Several streets surrounding the Manhattan courthouse, including Centre Street and Baxter Street, are expected to be closed to traffic, while other adjacent streets such as Worth Street and Canal Street, may also experience intermittent closures, the person said. Vehicles could also be prohibited from parking in the immediate area, according to the person who spoke on condition of anonymity because the matter isn’t public.
Trump is expected to appear in court on Tuesday afternoon, the first former U.S. president to be indicted. A grand jury convened by Manhattan District Attorney Alvin Bragg, who had been investigating Trump’s role in hush money payments made to porn star Stormy Daniels during the 2016 presidential campaign, determined on Thursday that there was enough evidence to bring criminal charges against him.
Trump, who is running for the Republican nomination for next year’s presidential race, has denied any wrongdoing and called the probe and the indictment a partisan attack. Bragg is a Democrat.
Preparations were already visible on Friday afternoon as court officials in the lower Manhattan courthouse readied for Trump’s arraignment.
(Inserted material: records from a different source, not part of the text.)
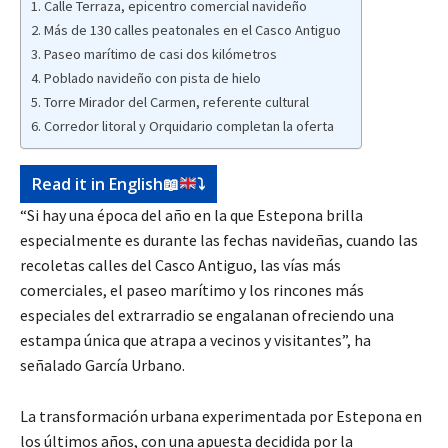
Calle Terraza, epicentro comercial navideño
Más de 130 calles peatonales en el Casco Antiguo
Paseo marítimo de casi dos kilómetros
Poblado navideño con pista de hielo
Torre Mirador del Carmen, referente cultural
Corredor litoral y Orquidario completan la oferta
Read it in English
📖
⤵️
“Si hay una época del año en la que Estepona brilla
especialmente es durante las fechas navideñas, cuando las
recoletas calles del Casco Antiguo, las vías más
comerciales, el paseo marítimo y los rincones más
especiales del extrarradio se engalanan ofreciendo una
estampa única que atrapa a vecinos y visitantes”, ha
señalado García Urbano.
La transformación urbana experimentada por Estepona en
los últimos años, con una apuesta decidida por la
A team of Secret Service agents accompanied by New York Police Department officials toured the courthouse and its entrances Friday, apparently mapping the former president’s transit through the building. The public was later barred from entering the floor where New York Supreme Court Justice Juan Merchan, the judge who will preside over Trump’s case, has his courtroom.
Just before sunset Friday, at the city park located across the street from the courthouse, a parks department employee shooed out visitors and locked the gates, announcing the venue was now closed. It typically closes at 10 p.m.
Trump already warned there could be violence if he was indicted, saying on his Truth Social platform on March 24 that if he was charged there could be “potential death and destruction.” Ahead of the indictment, he also called for protesters to “take our nation back,” echoing his rhetoric before the Jan. 6, 2021, Capitol riot.
The NYPD issued a statement Saturday saying there are “no credible threats to New York” and that the department remains “ready to respond as needed.”
Manhattan Borough President Mark Levine said on Twitter Thursday that “NYPD and other law enforcement agencies have been planning and coordinating intensively for this moment. New York City is ready. If there is a Trump mob, they have lost the element of surprise.”
After Trump predicted he’d be indicted March 21, the New York Police Department deployed additional officers on foot and in police cars to monitor the immediate area around the courthouse. The NYPD installed temporary flood lights around the building, which also includes the offices of Bragg.
As soon as word of Trump’s indictment began to filter out, additional metal barricades were placed around the building and teams of officers were posted at each corner and across the street where the Manhattan grand jury worked.